I'm a member of another eight Motorhome related forums and this one is far superior to any of the others for its resources, directories, reviews and guides.

There are as many moaners and groaners on other sites as there are on here and some of the replies on other forums are downright nasty and these sites are only visited occasionally. 

But the quality of rhetoric and intelligent opinions with Facts is the one I tend to rely on when I want a 'proper' answer to any questions I might have and I've been rarely been let down by your knowledge and advice.

Things are not as they were but I will continue to use this forum until the look-out person sees the iceberg at very close range.

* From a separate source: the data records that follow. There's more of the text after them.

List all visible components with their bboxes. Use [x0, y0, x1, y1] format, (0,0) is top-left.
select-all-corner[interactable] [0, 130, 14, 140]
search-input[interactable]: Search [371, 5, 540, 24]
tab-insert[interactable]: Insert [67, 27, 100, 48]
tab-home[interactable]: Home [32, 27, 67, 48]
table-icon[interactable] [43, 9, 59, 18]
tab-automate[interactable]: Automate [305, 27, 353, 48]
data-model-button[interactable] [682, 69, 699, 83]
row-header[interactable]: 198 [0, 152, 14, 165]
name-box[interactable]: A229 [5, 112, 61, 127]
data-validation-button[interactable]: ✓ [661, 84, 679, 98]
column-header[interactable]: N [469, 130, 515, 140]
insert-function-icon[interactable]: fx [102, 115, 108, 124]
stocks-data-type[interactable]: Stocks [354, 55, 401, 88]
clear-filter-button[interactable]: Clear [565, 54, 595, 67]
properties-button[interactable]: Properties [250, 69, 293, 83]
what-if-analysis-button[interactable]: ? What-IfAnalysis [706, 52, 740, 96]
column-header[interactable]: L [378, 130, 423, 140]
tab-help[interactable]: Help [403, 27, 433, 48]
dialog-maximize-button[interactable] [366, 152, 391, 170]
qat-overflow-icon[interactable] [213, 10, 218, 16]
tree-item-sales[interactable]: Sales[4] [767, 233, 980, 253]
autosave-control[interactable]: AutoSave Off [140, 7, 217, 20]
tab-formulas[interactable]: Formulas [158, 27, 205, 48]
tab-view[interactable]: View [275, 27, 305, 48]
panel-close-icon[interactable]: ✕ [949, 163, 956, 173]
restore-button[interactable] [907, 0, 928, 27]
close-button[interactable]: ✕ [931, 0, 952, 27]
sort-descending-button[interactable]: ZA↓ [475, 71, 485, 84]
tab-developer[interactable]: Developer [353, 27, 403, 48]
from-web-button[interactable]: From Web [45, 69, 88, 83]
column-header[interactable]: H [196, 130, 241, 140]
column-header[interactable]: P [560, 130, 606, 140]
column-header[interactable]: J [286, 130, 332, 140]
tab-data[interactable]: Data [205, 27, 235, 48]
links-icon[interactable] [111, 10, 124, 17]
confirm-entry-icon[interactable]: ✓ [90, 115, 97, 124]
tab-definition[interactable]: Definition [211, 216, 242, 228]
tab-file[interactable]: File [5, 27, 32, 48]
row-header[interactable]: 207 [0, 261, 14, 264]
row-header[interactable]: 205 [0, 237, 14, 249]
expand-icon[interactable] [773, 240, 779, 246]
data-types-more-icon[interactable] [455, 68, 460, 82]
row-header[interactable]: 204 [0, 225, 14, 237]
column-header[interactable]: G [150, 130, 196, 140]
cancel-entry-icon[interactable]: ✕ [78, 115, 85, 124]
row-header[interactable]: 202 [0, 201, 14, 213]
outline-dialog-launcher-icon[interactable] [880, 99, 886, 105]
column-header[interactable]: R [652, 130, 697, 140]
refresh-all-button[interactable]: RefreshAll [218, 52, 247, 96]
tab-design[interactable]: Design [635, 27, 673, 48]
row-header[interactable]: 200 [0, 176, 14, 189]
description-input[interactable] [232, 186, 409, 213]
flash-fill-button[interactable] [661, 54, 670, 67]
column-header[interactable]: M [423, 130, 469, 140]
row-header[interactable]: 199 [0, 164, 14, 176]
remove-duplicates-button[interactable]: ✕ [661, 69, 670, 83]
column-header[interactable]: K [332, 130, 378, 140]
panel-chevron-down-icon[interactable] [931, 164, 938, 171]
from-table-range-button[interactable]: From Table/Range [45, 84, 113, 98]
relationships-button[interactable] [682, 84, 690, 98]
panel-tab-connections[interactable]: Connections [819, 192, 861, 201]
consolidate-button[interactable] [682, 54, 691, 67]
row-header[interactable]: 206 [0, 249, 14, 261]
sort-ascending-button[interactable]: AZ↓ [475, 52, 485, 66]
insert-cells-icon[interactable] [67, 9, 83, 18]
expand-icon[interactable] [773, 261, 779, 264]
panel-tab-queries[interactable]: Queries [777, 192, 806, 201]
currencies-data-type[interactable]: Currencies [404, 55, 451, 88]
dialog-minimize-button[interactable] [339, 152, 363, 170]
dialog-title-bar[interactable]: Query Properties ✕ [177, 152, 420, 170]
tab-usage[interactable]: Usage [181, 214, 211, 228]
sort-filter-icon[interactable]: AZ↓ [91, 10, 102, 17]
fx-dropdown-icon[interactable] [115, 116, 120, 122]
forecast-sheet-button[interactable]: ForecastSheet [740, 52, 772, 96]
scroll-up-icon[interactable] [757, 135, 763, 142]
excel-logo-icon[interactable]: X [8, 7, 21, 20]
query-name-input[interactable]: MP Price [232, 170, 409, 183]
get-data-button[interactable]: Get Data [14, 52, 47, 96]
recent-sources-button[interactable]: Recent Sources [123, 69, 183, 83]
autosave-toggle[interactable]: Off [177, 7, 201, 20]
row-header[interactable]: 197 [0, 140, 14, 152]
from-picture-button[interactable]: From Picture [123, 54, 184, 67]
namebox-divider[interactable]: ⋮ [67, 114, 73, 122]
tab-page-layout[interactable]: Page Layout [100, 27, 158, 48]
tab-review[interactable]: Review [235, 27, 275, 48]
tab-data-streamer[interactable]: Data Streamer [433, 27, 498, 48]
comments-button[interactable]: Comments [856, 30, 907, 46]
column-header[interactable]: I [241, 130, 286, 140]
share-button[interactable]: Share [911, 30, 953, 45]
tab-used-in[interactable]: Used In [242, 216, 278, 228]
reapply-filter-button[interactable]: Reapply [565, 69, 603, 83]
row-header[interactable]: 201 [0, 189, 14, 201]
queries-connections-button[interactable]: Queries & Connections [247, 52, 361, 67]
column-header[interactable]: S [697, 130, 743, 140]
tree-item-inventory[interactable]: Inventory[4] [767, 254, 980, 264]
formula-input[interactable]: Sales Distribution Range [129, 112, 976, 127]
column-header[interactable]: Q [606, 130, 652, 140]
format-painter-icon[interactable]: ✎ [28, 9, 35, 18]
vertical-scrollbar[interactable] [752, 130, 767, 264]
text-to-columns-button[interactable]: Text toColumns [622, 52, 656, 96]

Grit your teeth and hope for better days ahead.

:wav: :wav: :wav:


----------



## GerryD

Personally, I haven't really noticed any real change since the change of ownership. Nuke had already stepped MHF down a cog or two when he decided to get rid of the mods.
For almost a year now this forum has been self policing as there has been very little control from above.
The problem is that MHF is now a cash cow. It has a high number of verifiable like minded members that are a very positive draw to advertisers. Once those numbers have been verified they are unlikely to ever show a downturn as the database will always exist.
We are all unwitting members of a community that has become the biggest excuse for overpricing in the UK; the leisure industry. All the time we carry on buying grossly expensive motorhomes, the industry will believe that we are worth a fast buck. You only have to look at the overpricing of solar panels, satellite equipment and leisure TVs to see the facts.
The new owners are only focussed on that advertising revenue.
Gerry


----------



## vicdicdoc

I'm not throwing my dummy out the pram . . I enjoy (some of) the banter & the help & assistance given on numerous subjects & problems that beset me & other motorhomers, just because someone owns/manages various other websites have extended their portfolio to include MHF doesn't bother me . . . As long as i get what i want from this site I'll stay-when it doesn't suit my needs I'll go & join a knitting club.


----------



## ChrisandJohn

My subs are due in February and I have every intention of renewing. In my day to day use of the forums I haven't really noticed any changes, except of course that there are fewer people around and more people saying they're leaving.

I do have concerns though about what appears to be an incomplete transition from Nuke to the new owner, with all the unanswered questions that brings. Nuke is still wishing members Happy Birthday, and it seems we still pay subs to ODB. The Rally Group is apparently still ticking over, but who do we ask if we want to request a new forum, or get rid of an old one? Many have said that it's the members that make the forum, but actually it was the interaction of the members (and their views, feelings and preferences) with Nuke.

Initially it appeared that vs-admin was willing to talk to us and I was willing to believe that some things weren't being fully explained because the details were still being worked out. Now I admit it does look like we've been forgotten. I still find no reason to leave while there are still people around. What's £12.50 in the total cost of motorhoming!


Chris


----------



## 747

I was a member on FUN when it was a free site but never really liked it much and did not post much. I certainly did not think it was worth paying money for.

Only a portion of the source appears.